Foto: DW/M. Gerth-Niculescu
Casas saqueadas e destruídas
Zele está contente por regressar a casa com a sua esposa e os seus seis filhos. Contudo, a vida aqui em Hinche é muito difícil, especialmente quando começa a época chuvosa. A casa de Zele foi destruída e os seus bens roubados durante a violência, então ele construiu o seu abrigo. A família vive de ajuda mensal de cerca de 40kg de grãos e dois litros de óleo.
Foto: DW/M. Gerth-Niculescu
Medo de mais ataques
Muitos dos retornados são agricultores, mas não conseguiram cultivar as suas terras desde que regressaram. Dingete agora trabalha como diarista em outra propriedade para alimentar os seus filhos. "A nossa quinta é longe daqui e estou com medo de lá ir, porque algumas pessoas disseram que viram grupos armados Oromo na região", disse ela.
Foto: DW/M. Gerth-Niculescu
Esforços de reconciliação
As autoridades locais dizem que a segurança não é problema. Dizem que as milícias e as comunidades estão a trabalhar em conjunto para identificar os malfeitores. "Gedeos e Oromos acreditam que somos irmãos e que vivemos juntos. Eles têm os mesmos valores, o mesmo mercado, casam entre eles", diz Aberra Buno, o administrador da zona Ocidental de Guji.
Foto: DW/M. Gerth-Niculescu
Fraqueza da Justiça
Vários Gedeos estão frustrados com o que entedem ser a fraca atuação da Justça. Em Cherqo, mais de mil pessoas fugiram e quase todas as casas foram destruídas. "Aqueles que cometeram essas coisas não foram presos ou enfrentaram a Justiça - nem uma única pessoa foi capturada", diz Abebe, administrador de Cherqo. A Polícia de Guji diz que já deteve mais de 200 pessoas no contexto da violência.

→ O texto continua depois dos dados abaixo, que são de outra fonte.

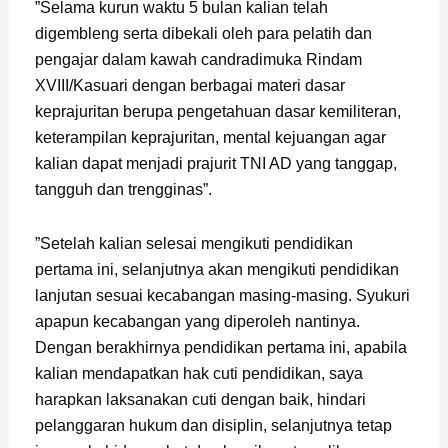
”Selama kurun waktu 5 bulan kalian telah
digembleng serta dibekali oleh para pelatih dan
pengajar dalam kawah candradimuka Rindam
XVIII/Kasuari dengan berbagai materi dasar
keprajuritan berupa pengetahuan dasar kemiliteran,
keterampilan keprajuritan, mental kejuangan agar
kalian dapat menjadi prajurit TNI AD yang tanggap,
tangguh dan trengginas”.
”Setelah kalian selesai mengikuti pendidikan
pertama ini, selanjutnya akan mengikuti pendidikan
lanjutan sesuai kecabangan masing-masing. Syukuri
apapun kecabangan yang diperoleh nantinya.
Dengan berakhirnya pendidikan pertama ini, apabila
kalian mendapatkan hak cuti pendidikan, saya
harapkan laksanakan cuti dengan baik, hindari
pelanggaran hukum dan disiplin, selanjutnya tetap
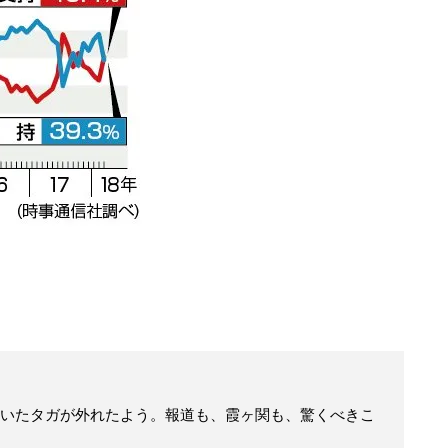
いたタガが外れたよう。報道も、霞ヶ関も、驚くべきこ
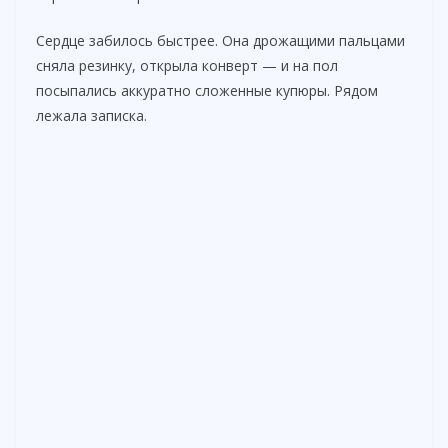
Сердце забилось быстрее. Она дрожащими пальцами
сняла резинку, открыла конверт — и на пол
посыпались аккуратно сложенные купюры. Рядом
лежала записка.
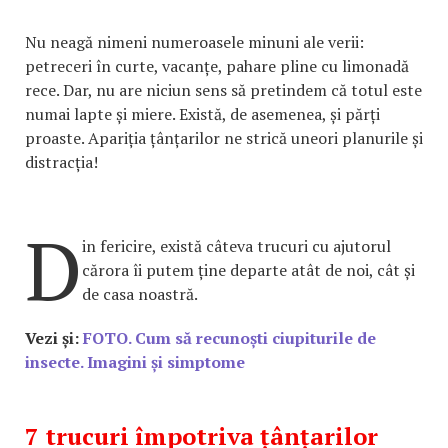
Nu neagă nimeni numeroasele minuni ale verii:
petreceri în curte, vacanțe, pahare pline cu limonadă
rece. Dar, nu are niciun sens să pretindem că totul este
numai lapte și miere. Există, de asemenea, și părți
proaste. Apariția țânțarilor ne strică uneori planurile și
distracția!
D
in fericire, există câteva trucuri cu ajutorul
cărora îi putem ține departe atât de noi, cât și
de casa noastră.
Vezi și:
FOTO. Cum să recunoști ciupiturile de
insecte. Imagini și simptome
7 trucuri împotriva țânțarilor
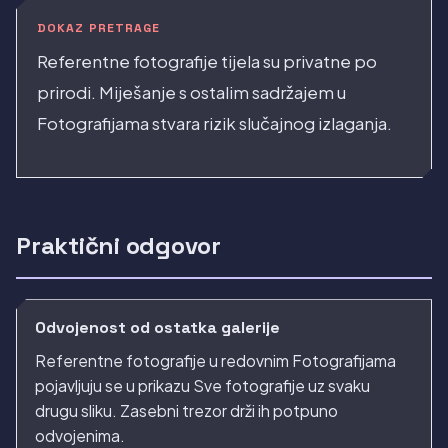
DOKAZ PRETRAGE
Referentne fotografije tijela su privatne po
prirodi. Miješanje s ostalim sadržajem u
Fotografijama stvara rizik slučajnog izlaganja.
Praktični odgovor
Odvojenost od ostatka galerije
Referentne fotografije u redovnim Fotografijama
pojavljuju se u prikazu Sve fotografije uz svaku
drugu sliku. Zasebni trezor drži ih potpuno
odvojenima.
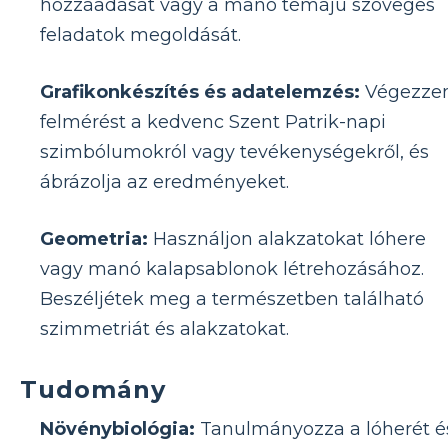
hozzáadását vagy a manó témájú szöveges
feladatok megoldását.
Grafikonkészítés és adatelemzés:
Végezze
felmérést a kedvenc Szent Patrik-napi
szimbólumokról vagy tevékenységekről, és
ábrázolja az eredményeket.
Geometria:
Használjon alakzatokat lóhere
vagy manó kalapsablonok létrehozásához.
Beszéljétek meg a természetben található
szimmetriát és alakzatokat.
Tudomány
Növénybiológia:
Tanulmányozza a lóherét é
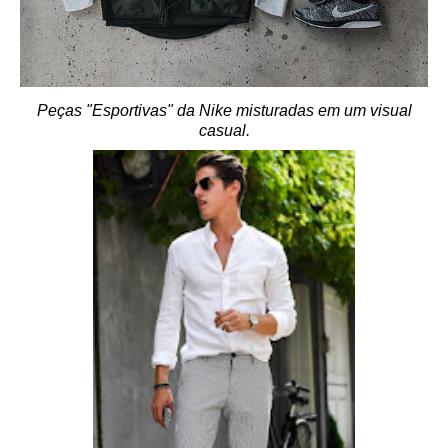
Peças "Esportivas" da Nike misturadas em um visual
casual.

Foto: DW/M. Gerth-Niculescu
Esquecimento
As autoridades dizem ter trazido de volta quase 100% dos desalojados resultantes dos conflitos entre Gedeos e Gujis, grupo pertencente à etnia Oromo. Contudo, milhares de pessoas originárias de Guji Oriental continuam a viver na zona Gedeo, aparentemente esquecida. A ajuda alimentar parou de chegar há cerca de dois meses. Centenas de crianças vivem em condições alarmantes e não vão a escola.
Foto: DW/M. Gerth-Niculescu
Doenças e má nutrição
"Estamos a morrer a fome, as pessoas morrem de diarreia, as nossas crianças têm de sair a rua para apanhar comida no lixo e trazer para as suas famílias", diz Almaz, que vive neste campo em Dilla na zona Gedeo há mais de um ano.
Foto: DW/M. Gerth-Niculescu
A ajuda alimentar parou
As autoridades da zona Gedeo dizem que solicitaram comida ao Governo Federal e então poderão enviar as famílias para Guji Oriental. Mas vários Gedeos não se sentem seguros para voltar. Houve diversos relatos de assassinatos étnicos de Gedeos em Guji Oriental em finais de maio.
Foto: DW/M. Gerth-Niculescu
Estatísticas incompletas
Organizações humanitárias dizem que os Gedeos que fugiram das suas casas em Guji Ocidental estão a viver em assentamentos informais ou a alugar casas. Esnfrentam dificuldades em monitorá-los e o grupo não aparece nas estatísticas oficiais. Os Gedeos também não recebem nenhuma ajuda.